The nation’s second-largest lender said it would be the first bank to integrate sophisticated fraud detection systems with its digital payment platforms to help customers identify potential scams before payments were made.

Westpac’s fraud systems will activate prompts with information requests for customers making payments online, when the bank detects from the customer and payment details that there is a high scam risk.

If after three to six questions are answered and Westpac’s proprietary algorithm decides the payment is highly likely to be a scam, the bank will not process the payment. Customers will then have to engage with the bank by phone.

“The prompts will inject important friction into the payments process, helping alert customers ‘in the moment’,” Westpac chief executive Peter King said.

“We’ve seen examples of this implemented in banks overseas with really successful results.”

Mr King said the questions would be “dynamic” and relevant to the payment circumstances and would add “less than a minute” to the payment process. “But it could save a customer much more than that if they are being targeted by scammers,” he said.

The prompts would only come up for about 1-2 per cent of transactions that were flagged as high risk.
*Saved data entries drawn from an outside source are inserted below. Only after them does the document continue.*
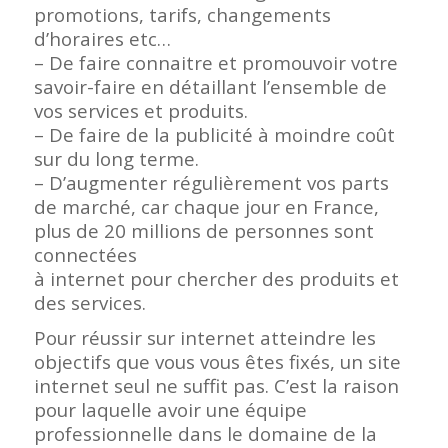
promotions, tarifs, changements
d’horaires etc…
– De faire connaitre et promouvoir votre
savoir-faire en détaillant l’ensemble de
vos services et produits.
– De faire de la publicité à moindre coût
sur du long terme.
– D’augmenter régulièrement vos parts
de marché, car chaque jour en France,
plus de 20 millions de personnes sont
connectées
à internet pour chercher des produits et
des services.
Pour réussir sur internet atteindre les
objectifs que vous vous êtes fixés, un site
internet seul ne suffit pas. C’est la raison
pour laquelle avoir une équipe
professionnelle dans le domaine de la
“This is about helping customers spot potential red flags before any funds have actually been sent,” Mr King said. “Prompting customers in real time with a series of questions will allow us to intervene on payments that we detect are particularly higher risk.”

Australians lost more than $3bn to scammers last year, with an analysis of a sample shared by the big four banks with the corporate regulator finding that 96 per cent of scam losses were borne by customers.

The banks are investing hundreds of millions of dollars every year in technologies that help them deter scammers, but customer groups say it has not been enough and the banks should be held accountable for the losses.

The government is working on a mandatory multi-industry best practice code for banks, telecommunications and social media platforms to set high standards and obligations around scam prevention.

Once the code is in place, companies would avoid liability for reimbursing fraudulent payments if they meet those standards, in which the government will consult over the next two months.

When asked if the new security feature was designed to protect the bank from future liability, Westpac’s general manager of financial crime and fraud prevention, Chris Whittingham, said it was not.

“The overarching aim we’ve got here is to protect our customers and to minimise the scan losses absolutely as much as we can,” he said, adding that the bank had now stopped more than 60 per cent of all scam ­attempts. That is up from about 40 per cent last year.

Westpac is also updating the Verify system it launched in March in which customers were given four hours to rethink payments to new accounts if its system alerted them of a name mismatch, or when a customer transfers money to an account Westpac had not dealt with ­before.

From now on, when someone enters a new payee, the system will assess the risk of fraud in real time and show a “scam risk indicator” that will prompt customers to check payment details and decide if they would like to proceed with a transfer.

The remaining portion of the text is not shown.